A battle in the US over corporate governance advice provided by proxy advisers has reached a new twist with one of the market’s most prominent players, Institutional Shareholder Services (ISS), launching a lawsuit against the Securities and Exchange Commission (SEC), the country’s most high-profile financial watchdog.
The lawsuit demands that guidance delivered by the SEC in August that would impose tough new regulatory demands on proxies be “set aside” because the watchdog “lacks authority” and its actions are “contrary to law”.
The guidance came at the end of a long-running campaign to bring proxy advisers under closer scrutiny and curtail their influence. Opponents have argued that advisers such as ISS and Glass Lewis are unaccountable for their advice and wield too much power over corporate boards.
The SEC took action in August, publishing the guidance in the Federal Register, the official journal of US government law-making.
According to Gary Retelny, ISS president and chief executive, the new guidance could block proxy advisers from providing their services and stymie their freedom of speech.
“We believe litigation to be necessary to prevent the chill of proxy advisers’ protected speech and to ensure the timeliness and independence of the advice that shareholders rely on to make decisions with regards to the governance of their publicly traded portfolio companies,” Retelny said in a statement.
Conflicts of interest
Shareholders with large portfolios have come to rely on the voting advice of proxies when it comes to annual general meeting season in the US and elsewhere around the world. However, critics claim proxy advisers are not properly regulated and suffer from conflicts of interest—proxies sell voting advice to investors and consultancy services to investee companies.

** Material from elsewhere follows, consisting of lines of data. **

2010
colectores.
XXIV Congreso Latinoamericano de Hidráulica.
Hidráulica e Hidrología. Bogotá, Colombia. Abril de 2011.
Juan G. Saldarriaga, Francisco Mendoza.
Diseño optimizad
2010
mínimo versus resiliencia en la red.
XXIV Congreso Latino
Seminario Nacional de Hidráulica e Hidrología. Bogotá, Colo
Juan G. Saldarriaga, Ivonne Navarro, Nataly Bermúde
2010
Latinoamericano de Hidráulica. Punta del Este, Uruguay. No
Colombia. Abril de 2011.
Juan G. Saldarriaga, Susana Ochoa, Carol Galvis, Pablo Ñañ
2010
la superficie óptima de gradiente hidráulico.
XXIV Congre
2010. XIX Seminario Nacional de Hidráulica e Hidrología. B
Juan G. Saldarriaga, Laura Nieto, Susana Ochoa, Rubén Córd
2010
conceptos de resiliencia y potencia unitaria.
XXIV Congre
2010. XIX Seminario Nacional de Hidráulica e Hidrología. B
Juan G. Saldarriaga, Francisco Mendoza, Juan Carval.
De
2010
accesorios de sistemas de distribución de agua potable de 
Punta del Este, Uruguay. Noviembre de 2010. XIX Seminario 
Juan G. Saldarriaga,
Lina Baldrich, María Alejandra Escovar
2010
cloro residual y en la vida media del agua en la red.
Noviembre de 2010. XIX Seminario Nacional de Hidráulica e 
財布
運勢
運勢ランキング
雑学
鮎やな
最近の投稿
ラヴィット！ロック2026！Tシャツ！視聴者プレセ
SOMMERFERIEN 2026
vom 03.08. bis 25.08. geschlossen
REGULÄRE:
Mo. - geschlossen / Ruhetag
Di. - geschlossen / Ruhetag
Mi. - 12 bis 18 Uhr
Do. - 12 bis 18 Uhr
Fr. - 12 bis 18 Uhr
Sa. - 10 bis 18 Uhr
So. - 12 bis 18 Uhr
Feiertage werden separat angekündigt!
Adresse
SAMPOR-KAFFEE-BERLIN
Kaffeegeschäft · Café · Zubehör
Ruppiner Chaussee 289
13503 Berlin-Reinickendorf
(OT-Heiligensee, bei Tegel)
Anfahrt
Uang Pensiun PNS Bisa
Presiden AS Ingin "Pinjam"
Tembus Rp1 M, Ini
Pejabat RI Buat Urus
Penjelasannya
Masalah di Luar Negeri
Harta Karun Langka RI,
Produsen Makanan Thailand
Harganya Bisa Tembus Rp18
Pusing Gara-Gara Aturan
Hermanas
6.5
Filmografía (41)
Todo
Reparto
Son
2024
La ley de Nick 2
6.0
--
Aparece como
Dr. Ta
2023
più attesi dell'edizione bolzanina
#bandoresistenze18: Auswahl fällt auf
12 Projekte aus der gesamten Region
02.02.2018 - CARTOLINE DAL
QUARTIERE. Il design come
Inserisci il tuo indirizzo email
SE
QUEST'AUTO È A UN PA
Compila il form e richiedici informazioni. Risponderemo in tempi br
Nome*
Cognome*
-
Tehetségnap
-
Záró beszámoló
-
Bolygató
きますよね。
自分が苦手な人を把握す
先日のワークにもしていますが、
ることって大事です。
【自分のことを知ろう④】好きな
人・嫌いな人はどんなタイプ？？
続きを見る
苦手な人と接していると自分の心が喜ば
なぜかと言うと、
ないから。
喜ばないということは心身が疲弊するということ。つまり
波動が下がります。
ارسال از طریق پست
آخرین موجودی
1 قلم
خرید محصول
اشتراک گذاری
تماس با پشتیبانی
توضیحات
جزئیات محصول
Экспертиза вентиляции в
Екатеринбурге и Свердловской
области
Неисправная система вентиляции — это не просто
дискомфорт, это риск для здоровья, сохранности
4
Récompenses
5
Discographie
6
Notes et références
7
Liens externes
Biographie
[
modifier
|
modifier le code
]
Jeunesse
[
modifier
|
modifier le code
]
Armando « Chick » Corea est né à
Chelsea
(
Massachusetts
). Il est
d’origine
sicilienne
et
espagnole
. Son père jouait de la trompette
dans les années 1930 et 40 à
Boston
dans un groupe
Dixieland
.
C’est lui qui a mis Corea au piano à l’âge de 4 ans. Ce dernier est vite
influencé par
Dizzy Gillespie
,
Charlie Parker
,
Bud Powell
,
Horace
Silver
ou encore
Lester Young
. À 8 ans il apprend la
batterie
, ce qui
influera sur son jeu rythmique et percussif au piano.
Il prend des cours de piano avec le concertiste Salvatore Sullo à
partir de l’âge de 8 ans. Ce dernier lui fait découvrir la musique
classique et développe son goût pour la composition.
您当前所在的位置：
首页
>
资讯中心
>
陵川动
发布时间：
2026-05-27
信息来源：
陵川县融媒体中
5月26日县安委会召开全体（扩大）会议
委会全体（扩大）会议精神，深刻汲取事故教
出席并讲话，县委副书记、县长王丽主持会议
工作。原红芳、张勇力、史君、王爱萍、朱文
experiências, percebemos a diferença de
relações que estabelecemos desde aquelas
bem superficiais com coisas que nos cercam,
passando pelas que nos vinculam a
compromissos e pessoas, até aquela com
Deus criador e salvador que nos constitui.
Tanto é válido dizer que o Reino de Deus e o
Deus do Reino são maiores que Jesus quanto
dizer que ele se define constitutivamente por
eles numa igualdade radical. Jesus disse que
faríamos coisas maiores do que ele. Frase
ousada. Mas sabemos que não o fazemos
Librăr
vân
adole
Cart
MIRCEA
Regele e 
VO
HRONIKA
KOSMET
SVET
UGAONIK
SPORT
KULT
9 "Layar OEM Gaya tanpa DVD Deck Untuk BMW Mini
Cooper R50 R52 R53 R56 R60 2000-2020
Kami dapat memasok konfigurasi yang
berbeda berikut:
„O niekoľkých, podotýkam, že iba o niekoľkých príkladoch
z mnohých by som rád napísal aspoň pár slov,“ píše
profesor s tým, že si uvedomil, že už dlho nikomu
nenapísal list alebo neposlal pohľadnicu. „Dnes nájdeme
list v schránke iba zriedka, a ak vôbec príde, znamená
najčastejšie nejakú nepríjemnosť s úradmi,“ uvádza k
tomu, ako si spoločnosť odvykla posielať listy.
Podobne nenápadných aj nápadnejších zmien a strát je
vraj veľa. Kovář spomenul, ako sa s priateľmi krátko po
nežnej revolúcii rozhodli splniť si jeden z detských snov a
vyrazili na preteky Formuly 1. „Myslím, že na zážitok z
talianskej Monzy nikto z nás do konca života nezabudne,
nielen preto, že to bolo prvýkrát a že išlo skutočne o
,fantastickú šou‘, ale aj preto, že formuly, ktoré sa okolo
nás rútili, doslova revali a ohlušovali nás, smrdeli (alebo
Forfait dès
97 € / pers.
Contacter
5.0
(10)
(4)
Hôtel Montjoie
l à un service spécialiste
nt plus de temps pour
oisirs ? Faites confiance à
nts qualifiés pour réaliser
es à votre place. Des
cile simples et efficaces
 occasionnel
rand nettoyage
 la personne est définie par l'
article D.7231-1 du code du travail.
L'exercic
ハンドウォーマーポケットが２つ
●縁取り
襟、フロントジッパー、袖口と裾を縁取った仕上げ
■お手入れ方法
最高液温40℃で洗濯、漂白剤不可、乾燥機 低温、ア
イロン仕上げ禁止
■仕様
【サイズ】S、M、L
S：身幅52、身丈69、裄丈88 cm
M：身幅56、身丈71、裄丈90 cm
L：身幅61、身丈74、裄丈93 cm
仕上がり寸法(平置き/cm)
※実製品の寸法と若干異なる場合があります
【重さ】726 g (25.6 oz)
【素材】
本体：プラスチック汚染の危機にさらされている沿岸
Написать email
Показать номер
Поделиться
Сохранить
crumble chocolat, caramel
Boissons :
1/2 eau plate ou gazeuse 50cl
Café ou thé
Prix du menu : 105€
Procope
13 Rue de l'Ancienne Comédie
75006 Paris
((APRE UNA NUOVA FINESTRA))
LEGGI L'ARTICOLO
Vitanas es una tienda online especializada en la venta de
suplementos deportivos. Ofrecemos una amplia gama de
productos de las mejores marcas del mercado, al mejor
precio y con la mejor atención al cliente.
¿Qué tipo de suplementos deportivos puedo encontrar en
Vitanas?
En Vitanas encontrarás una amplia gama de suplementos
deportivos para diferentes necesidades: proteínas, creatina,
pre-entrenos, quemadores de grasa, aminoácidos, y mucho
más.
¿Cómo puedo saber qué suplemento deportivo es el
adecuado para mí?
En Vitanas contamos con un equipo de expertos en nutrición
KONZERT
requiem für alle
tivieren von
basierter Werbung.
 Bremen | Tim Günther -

One frequently cited anonymous source describes the battle over proxies as a “civil war of capitalism that’s playing out behind the scenes”.
The SEC summer guidance, known as the Proxy Adviser Release, said proxies were regulated not only by the Investment Advisers Act of 1940, but the little known Section 14(a) of the Securities Exchange Act of 1934.
Applying the Exchange Act would effectively assume “advice” given by proxies was, in effect, “proxy solicitation”—the process of campaigning for voting support on a given issue or objective.
ISS argues the SEC cannot do this. Its lawsuit insists the SEC “exceeds” its authority because advice cannot be solicitation.
“Whereas a proxy adviser offers independent advice and research to its clients about how to vote their shares based on the proxy voting policy guidelines selected by the client, a person who ‘solicits’ proxies urges shareholders to vote a certain way in order to achieve a specific outcomes in a shareholder vote,” the lawsuit says.
Next, ISS argues the SEC simply hasn’t followed the correct procedure for introducing new regulation.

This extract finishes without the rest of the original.